One of the pleasures, and occasional challenges, of traveling away from the main routes is finding a good local restaurant. Forty years ago, around the time we got married, Patti gave me a copy of the first edition of Jane & Michael Stern’s book Roadfood.
It’s a listing, with a few details, of great, mostly inexpensive food joints within a few miles of our country’s most traveled interstates. The book went through numerous editions, each one thicker than the last, until it finally became a website. We’ve had the pleasure of adding to the collection several times over the years, and one of our favorite contributions is a diner in Birch Run, Michigan, just off interstate 75, called Tony's.
Whenever we travel to the upper peninsula, as we did recently for the Roadtrek winter freezeout, we pull off for a meal. It’s always best if it’s breakfast, and on this trip we spent the night in the parking lot of the nearby Meijer store. The Meijer parking lot is quiet, the staff is friendly, and the doors are open 24 hours. And Tony’s is just a few hundred yards down the road. The menu looks like a tabloid newspaper, and you’re encouraged to take it with you. Tony’s has a lot of tasty offerings, but they’re best known for bacon. Ridiculous amounts of bacon. Their BLT has a pound of fried meat, and I don’t know anyone who can get their mouth around it.
We asked for a cheese omelet and an order of bacon to share. The omelet is made with at least a dozen eggs and a half pound of cheese, and comes with two thick slabs of toasted Italian bread, made in-house every day. Loaves of it are offered for sale at the counter, and it goes out the door by the sackful. Looking forward to a weekend of visiting, we also brought in a half gallon thermos.
They filled it with coffee without batting an eye, and at no charge. We took most of the bacon away in a carry out box, ate two more meals off it, and served it with biscuits to the early risers in the campground on Sunday morning. There’s still a little of it in the fridge.
Tony’s has been in business for nearly seventy years here. They serve eleven thousand pound of bacon a week. That’s right, five and a half tons. That same amount of hash browns will hit the plates in a weekend.
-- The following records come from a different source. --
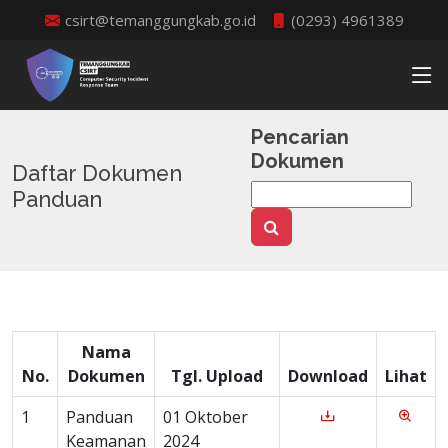
csirt@temanggungkab.go.id
(0293) 4961389
Pencarian
Dokumen
Daftar Dokumen
Panduan
Nama
No.
Dokumen
Tgl. Upload
Download
Lihat
1
Panduan
01 Oktober
Keamanan
2024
Their desserts are as legendary as their bacon, with slices of pie that weigh in at a pound and a half, and a banana split that can serve a table of eight. And just in case, they give you a handful of candy on your way out the door—wouldn’t want you to leave hungry.
Roadfood finds are great fun. They give you something to look forward to when traveling in a particular part of the country. Like the throwed rolls at Lambert’s in Sikeston, Missouri or the foot high pie at the Crystal Cafe in South Sioux City, Nebraska, Tony’s lives up to its legend at every visit. And just like that granddad catfish lurking in the bottom of every farm pond, you know there’s another one out there waiting to be discovered. We’ll happily keep looking, and we’ll look for you, too, asking for just one more cup of coffee, at a booth in the corner, somewhere off the beaten path.